Requirement ▸ Retype the entries word for word, leaving nothing out.

[Data records]
=== Begin Enclosure ===

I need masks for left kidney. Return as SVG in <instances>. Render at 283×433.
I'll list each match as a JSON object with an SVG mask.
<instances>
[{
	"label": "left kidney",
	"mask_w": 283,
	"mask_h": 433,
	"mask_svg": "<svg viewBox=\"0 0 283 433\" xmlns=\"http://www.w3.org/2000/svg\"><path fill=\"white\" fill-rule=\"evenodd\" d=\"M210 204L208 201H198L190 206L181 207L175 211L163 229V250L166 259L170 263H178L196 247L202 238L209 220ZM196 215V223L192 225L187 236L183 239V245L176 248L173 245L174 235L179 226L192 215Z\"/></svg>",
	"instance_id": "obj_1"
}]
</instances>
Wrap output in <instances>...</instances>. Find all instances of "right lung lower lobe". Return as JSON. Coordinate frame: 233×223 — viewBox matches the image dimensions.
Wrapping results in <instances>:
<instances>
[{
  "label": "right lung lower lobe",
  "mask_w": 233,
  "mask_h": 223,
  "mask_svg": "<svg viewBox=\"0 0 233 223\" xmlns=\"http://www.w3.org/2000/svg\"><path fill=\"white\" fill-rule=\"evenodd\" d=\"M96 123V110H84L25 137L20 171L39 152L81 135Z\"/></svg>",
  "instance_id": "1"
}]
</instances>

=== End Enclosure ===

Solution to this exercise ▸
I need masks for left kidney. Return as SVG in <instances>. Render at 283×433.
I'll list each match as a JSON object with an SVG mask.
<instances>
[{
	"label": "left kidney",
	"mask_w": 283,
	"mask_h": 433,
	"mask_svg": "<svg viewBox=\"0 0 283 433\" xmlns=\"http://www.w3.org/2000/svg\"><path fill=\"white\" fill-rule=\"evenodd\" d=\"M210 204L208 201H198L190 206L181 207L175 211L163 229V250L166 259L170 263H178L196 247L202 238L209 220ZM196 215V223L192 225L187 236L183 239V245L176 248L173 245L174 235L179 226L192 215Z\"/></svg>",
	"instance_id": "obj_1"
}]
</instances>
Wrap output in <instances>...</instances>. Find all instances of "right lung lower lobe". Return as JSON. Coordinate frame: 233×223 — viewBox matches the image dimensions.
Wrapping results in <instances>:
<instances>
[{
  "label": "right lung lower lobe",
  "mask_w": 233,
  "mask_h": 223,
  "mask_svg": "<svg viewBox=\"0 0 233 223\" xmlns=\"http://www.w3.org/2000/svg\"><path fill=\"white\" fill-rule=\"evenodd\" d=\"M96 123V110H84L25 137L20 171L39 152L81 135Z\"/></svg>",
  "instance_id": "1"
}]
</instances>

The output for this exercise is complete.